** Opening EXCERPTED DATA block **

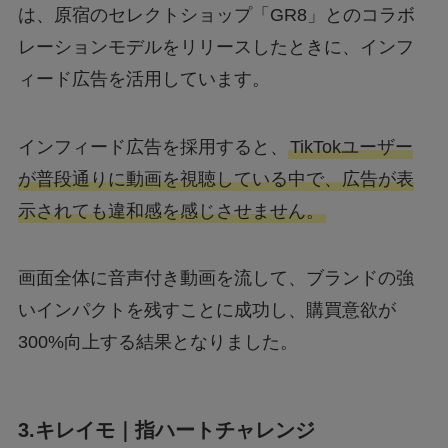
は、原宿のセレクトショップ「GR8」とのコラボ
レーションモデルをリリースしたときに、インフ
ィード広告を活用しています。
インフィード広告を採用すると、
TikTokユーザー
が普段通りに動画を視聴している中で、広告が表
示されても違和感を感じさせません。
画面全体に音声付き動画を流して、ブランドの強
いインパクトを残すことに成功し、購買意欲が
300%向上する結果となりました。
3.キレイモ｜指ハートチャレンジ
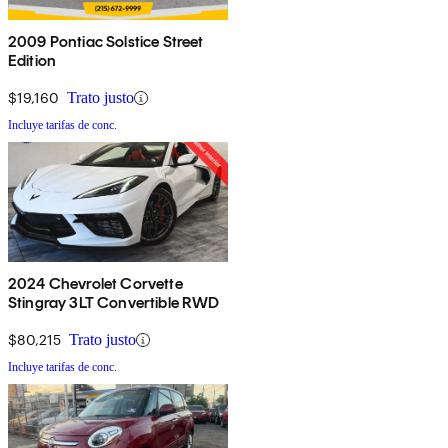
2009 Pontiac Solstice Street
Edition
$19,160
Trato justo
Incluye tarifas de conc.
2024 Chevrolet Corvette
Stingray 3LT Convertible RWD
$80,215
Trato justo
Incluye tarifas de conc.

** Closing EXCERPTED DATA block **

» **THE TASK**
Leave the pictures behind and transcribe every record above exactly.

» **OUTPUT OF THE EXERCISE**
は、原宿のセレクトショップ「GR8」とのコラボ
レーションモデルをリリースしたときに、インフ
ィード広告を活用しています。
インフィード広告を採用すると、
TikTokユーザー
が普段通りに動画を視聴している中で、広告が表
示されても違和感を感じさせません。
画面全体に音声付き動画を流して、ブランドの強
いインパクトを残すことに成功し、購買意欲が
300%向上する結果となりました。
3.キレイモ｜指ハートチャレンジ
2009 Pontiac Solstice Street
Edition
$19,160
Trato justo
Incluye tarifas de conc.
2024 Chevrolet Corvette
Stingray 3LT Convertible RWD
$80,215
Trato justo
Incluye tarifas de conc.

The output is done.